The repository contains the full HTML of every web page. Each page is compressed using zlib. The choice of compression technique is a tradeoff between speed and compression ratio. We chose zlib’s speed over a significant improvement in compression offered bzip. In the repository, the documents are stored one after the other and are prefixed by docID, length, and URL.
The document index keeps information about each document. It is a fixed width ISAM (Index sequential access mode) index, ordered by docID. The information stored in each entry includes the current document status, a pointer into the repository, a document checksum, and various statistics. If the document has been crawled, it also contains a pointer into a variable width file called docinfo which contains its URL and title. Otherwise the pointer points into the URLlist which contains just the URL.
The lexicon has several different forms. The current lexicon contains 14 million words. It is implemented in two parts — a list of the words and a hash table of pointers.

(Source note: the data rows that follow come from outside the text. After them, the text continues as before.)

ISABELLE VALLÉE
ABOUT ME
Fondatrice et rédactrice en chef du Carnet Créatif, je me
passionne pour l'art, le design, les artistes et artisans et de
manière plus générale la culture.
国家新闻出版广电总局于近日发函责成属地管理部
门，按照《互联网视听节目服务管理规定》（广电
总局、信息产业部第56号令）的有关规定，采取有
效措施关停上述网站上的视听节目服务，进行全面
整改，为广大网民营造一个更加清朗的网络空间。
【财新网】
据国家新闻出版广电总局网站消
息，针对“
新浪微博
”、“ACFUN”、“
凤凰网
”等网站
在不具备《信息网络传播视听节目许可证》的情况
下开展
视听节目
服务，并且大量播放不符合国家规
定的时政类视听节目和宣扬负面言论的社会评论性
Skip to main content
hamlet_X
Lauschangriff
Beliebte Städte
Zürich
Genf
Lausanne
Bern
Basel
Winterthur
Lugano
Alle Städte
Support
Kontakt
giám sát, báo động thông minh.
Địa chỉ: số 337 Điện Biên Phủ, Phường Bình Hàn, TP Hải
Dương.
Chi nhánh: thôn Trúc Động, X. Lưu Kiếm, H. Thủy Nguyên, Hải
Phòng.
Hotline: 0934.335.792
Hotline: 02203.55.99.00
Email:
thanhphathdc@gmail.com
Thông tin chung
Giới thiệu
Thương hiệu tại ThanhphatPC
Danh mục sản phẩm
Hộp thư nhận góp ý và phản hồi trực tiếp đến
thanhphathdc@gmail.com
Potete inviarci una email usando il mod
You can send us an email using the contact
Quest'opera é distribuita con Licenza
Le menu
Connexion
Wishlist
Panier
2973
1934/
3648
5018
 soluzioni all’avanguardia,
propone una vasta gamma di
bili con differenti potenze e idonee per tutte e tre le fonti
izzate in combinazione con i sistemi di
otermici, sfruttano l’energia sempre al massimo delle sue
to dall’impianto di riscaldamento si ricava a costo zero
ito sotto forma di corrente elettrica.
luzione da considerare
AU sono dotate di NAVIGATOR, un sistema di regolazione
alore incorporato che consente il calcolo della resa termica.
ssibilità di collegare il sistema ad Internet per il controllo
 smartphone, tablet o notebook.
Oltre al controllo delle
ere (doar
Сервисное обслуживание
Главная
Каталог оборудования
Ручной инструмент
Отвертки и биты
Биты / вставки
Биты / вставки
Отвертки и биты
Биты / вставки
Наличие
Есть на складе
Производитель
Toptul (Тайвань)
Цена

A hit list corresponds to a list of occurrences of a particular word in a particular document including position, font, and capitalization information. Hit lists account for most of the space used in both the forward and the inverted indices. Because of this, it is important to represent them as efficiently as possible. Google considers several alternatives for encoding position, font, and capitalization simple encoding, a compact encoding, and Huffman coding.
The forward index is actually already partially sorted. It is stored in a number of barrels. Each barrel holds a range of wordID’s. If a document contains words that fall into a particular barrel, the docID is recorded into the barrel, followed by a list of wordID’s with hitlists which correspond to those words. Instead of storing actual wordID’s, it stores each worded as a relative difference from the minimum worded that falls into the barrel the worded is in.
The inverted index consists of the same barrels as the forward index, except that they have been processed by the sorter. For every valid wordID, the lexicon contains a pointer into the barrel that wordID falls into. It points to a doclist of docID’s together with their corresponding hit lists. This doclist represents all the occurrences of that word in all documents.